S’il « ne s’interdit rien » dans ses ambitions, il assure que la « réflexion politique l’attirait dès l’adolescence », période à laquelle il allait déjà coller quelques affiches pour des mouvements proches des Verts ou, plus tard, prendre part aux manifestations contre le projet de Loi Devaquet. Quant à la prétendue recherche de pouvoir, il tire argument de sa situation dans la région Nice Côte d’Azur pour rejeter cette idée : « Dans le 06, région plutôt bleu foncé, explique-t-il en souriant, je n’ai aucune chance ». En ce sens, sa position de 25ème sur la liste Sud-Est du MoDem se veut surtout symbolique.

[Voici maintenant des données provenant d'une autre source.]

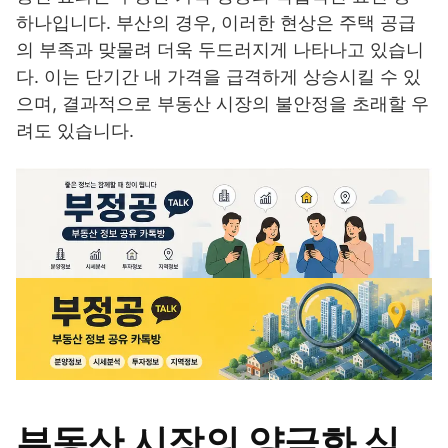
하나입니다. 부산의 경우, 이러한 현상은 주택 공급
의 부족과 맞물려 더욱 두드러지게 나타나고 있습니
다. 이는 단기간 내 가격을 급격하게 상승시킬 수 있
으며, 결과적으로 부동산 시장의 불안정을 초래할 우
려도 있습니다.
부동산 시장의 양극화 심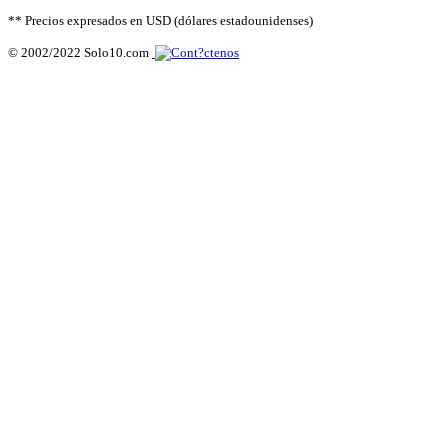
** Precios expresados en USD (dólares estadounidenses)
© 2002/2022 Solo10.com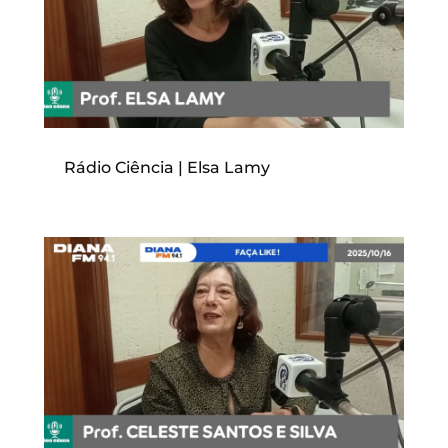
Rádio Ciência | Elsa Lamy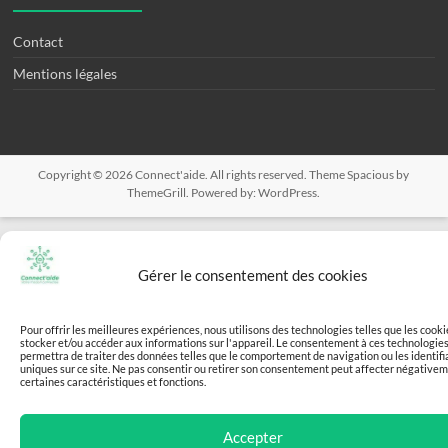
Contact
Mentions légales
Copyright © 2026
Connect'aide
. All rights reserved. Theme
Spacious
by
ThemeGrill. Powered by:
WordPress
.
Gérer le consentement des cookies
Pour offrir les meilleures expériences, nous utilisons des technologies telles que les cook
stocker et/ou accéder aux informations sur l'appareil. Le consentement à ces technologie
permettra de traiter des données telles que le comportement de navigation ou les identifi
uniques sur ce site. Ne pas consentir ou retirer son consentement peut affecter négative
certaines caractéristiques et fonctions.
Accepter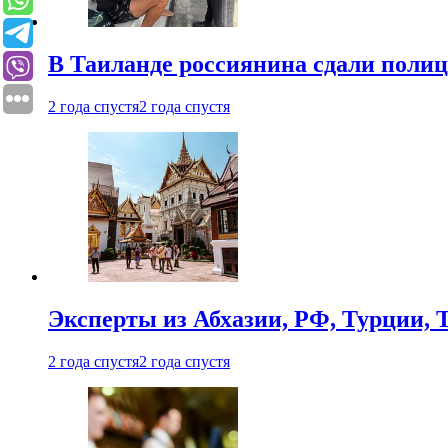
В Таиланде россиянина сдали полици
2 года спустя
2 года спустя
Эксперты из Абхазии, РФ, Турции, 
2 года спустя
2 года спустя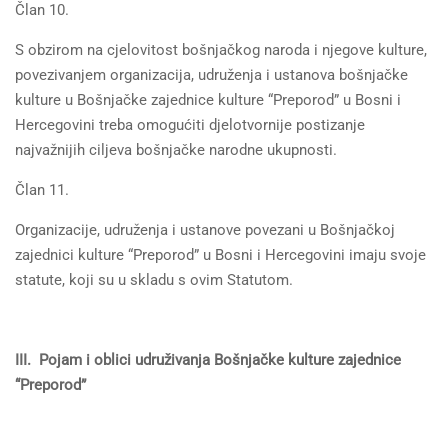
Član 10.
S obzirom na cjelovitost bošnjačkog naroda i njegove kulture,
povezivanjem organizacija, udruženja i ustanova bošnjačke
kulture u Bošnjačke zajednice kulture “Preporod” u Bosni i
Hercegovini treba omogućiti djelotvornije postizanje
najvažnijih ciljeva bošnjačke narodne ukupnosti.
Član 11.
Organizacije, udruženja i ustanove povezani u Bošnjačkoj
zajednici kulture “Preporod” u Bosni i Hercegovini imaju svoje
statute, koji su u skladu s ovim Statutom.
III. Pojam i oblici udruživanja Bošnjačke kulture zajednice
“Preporod”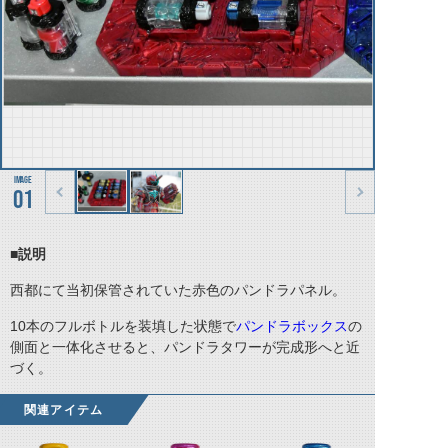
01
■説明
西都にて当初保管されていた赤色のパンドラパネル。
10本のフルボトルを装填した状態で
パンドラボックス
の
側面と一体化させると、パンドラタワーが完成形へと近
づく。
関連アイテム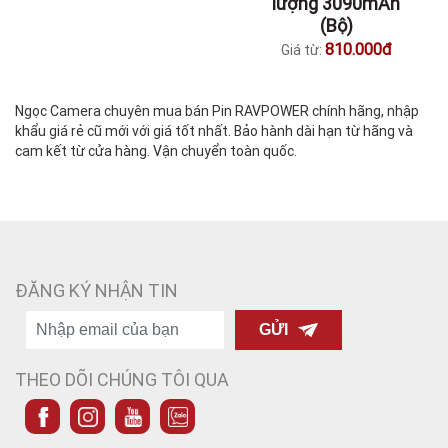
lượng 3090mAh
(Bộ)
810.000đ
Giá từ:
Ngọc Camera chuyên mua bán Pin RAVPOWER chính hãng, nhập
khẩu giá rẻ cũ mới với giá tốt nhất. Bảo hành dài hạn từ hãng và
cam kết từ cửa hàng. Vận chuyển toàn quốc.
ĐĂNG KÝ NHẬN TIN
GỬI
THEO DÕI CHÚNG TÔI QUA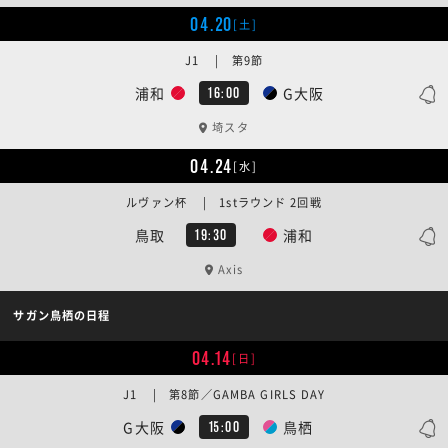
04.20
[土]
J1 | 第9節
浦和
G大阪
16:00
埼スタ
04.24
[水]
ルヴァン杯 | 1stラウンド 2回戦
鳥取
浦和
19:30
Axis
サガン鳥栖の日程
04.14
[日]
J1 | 第8節／GAMBA GIRLS DAY
G大阪
鳥栖
15:00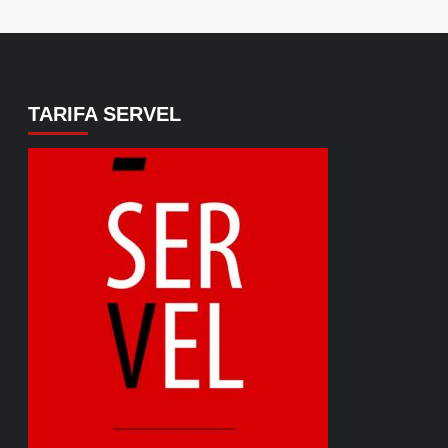
TARIFA SERVEL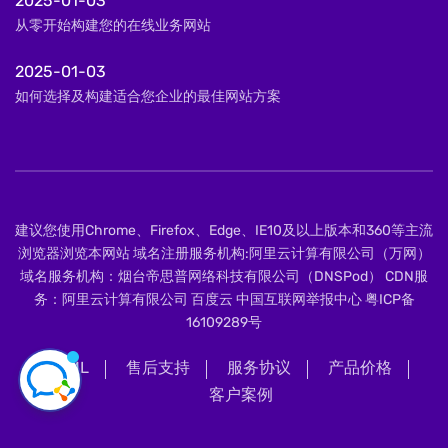
2025-01-03
从零开始构建您的在线业务网站
2025-01-03
如何选择及构建适合您企业的最佳网站方案
建议您使用Chrome、Firefox、Edge、IE10及以上版本和360等主流
浏览器浏览本网站 域名注册服务机构:阿里云计算有限公司（万网）
域名服务机构：烟台帝思普网络科技有限公司（DNSPod） CDN服
务：阿里云计算有限公司 百度云 中国互联网举报中心
粤ICP备
16109289号
XML
售后支持
服务协议
产品价格
客户案例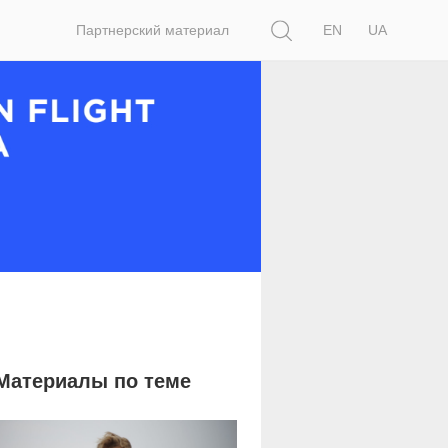
Поиск
Партнерский материал
EN
UA
Материалы по теме
37 111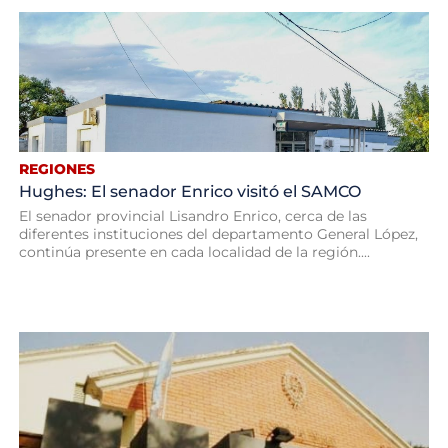
REGIONES
Hughes: El senador Enrico visitó el SAMCO
El senador provincial Lisandro Enrico, cerca de las
diferentes instituciones del departamento General López,
continúa presente en cada localidad de la región....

jpg_jpg_CHISTOPHE_TUKOVok.jpgLe déclic ? C’est à François Bayrou qu’il le doit. Et d’énumérer les raisons pour lesquelles il a adhéré au MoDem avant même sa constitution officielle : « Le rejet du bipartisme primaire et de la critique systématique », « le choix d’une position constructive et de conceptions humanistes de la politique », ce « mélange d’arbitrage et de modération qui caractérise ce troisième Parti de gouvernement possible ». L’ombre du juste milieu de la balance judiciaire, la culture du compromis planeraient-elles au-dessus de son raisonnement ? Christophe Tukov s’en défend : « Lorsqu’on est magistrat, on n’est pas un doux rêveur ». Même si elle « tranche », la justice, explique-t-il sur un ton passionné, ne « consiste pas à donner raison à une personne contre une autre » mais à faire en sorte qu’il « n’y ait plus de litige ». Et de reprendre à son compte le dicton populaire : « mieux vaut un mauvais arrangement qu’un bon procès ».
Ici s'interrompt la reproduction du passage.